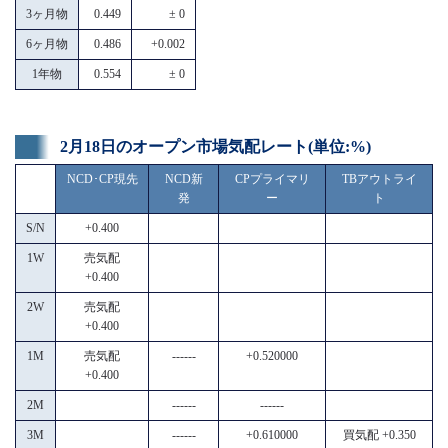
3ヶ月物
0.449
± 0
6ヶ月物
0.486
+0.002
1年物
0.554
± 0
2月18日のオープン市場気配レート(単位:%)
NCD･CP現先
NCD新
CPプライマリ
TBアウトライ
発
ー
ト
S/N
+0.400
1W
売気配
+0.400
2W
売気配
+0.400
1M
売気配
------
+0.520000
+0.400
2M
------
------
3M
------
+0.610000
買気配 +0.350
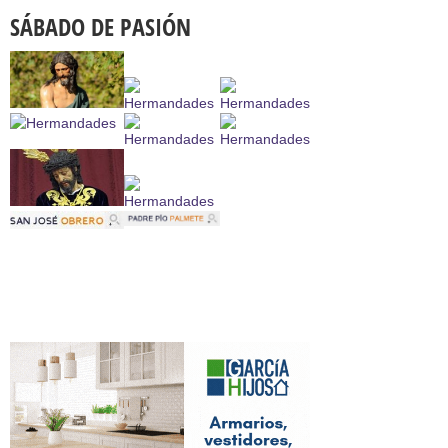
SÁBADO DE PASIÓN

* Problem statement *
Could you print all of the entries above exactly as written, minus the pictures?

* Problem solution *
3ヶ月物
0.449
± 0
6ヶ月物
0.486
+0.002
1年物
0.554
± 0
2月18日のオープン市場気配レート(単位:%)
NCD･CP現先
NCD新
CPプライマリ
TBアウトライ
発
ー
ト
S/N
+0.400
1W
売気配
+0.400
2W
売気配
+0.400
1M
売気配
------
+0.520000
+0.400
2M
------
------
3M
------
+0.610000
買気配 +0.350
SÁBADO DE PASIÓN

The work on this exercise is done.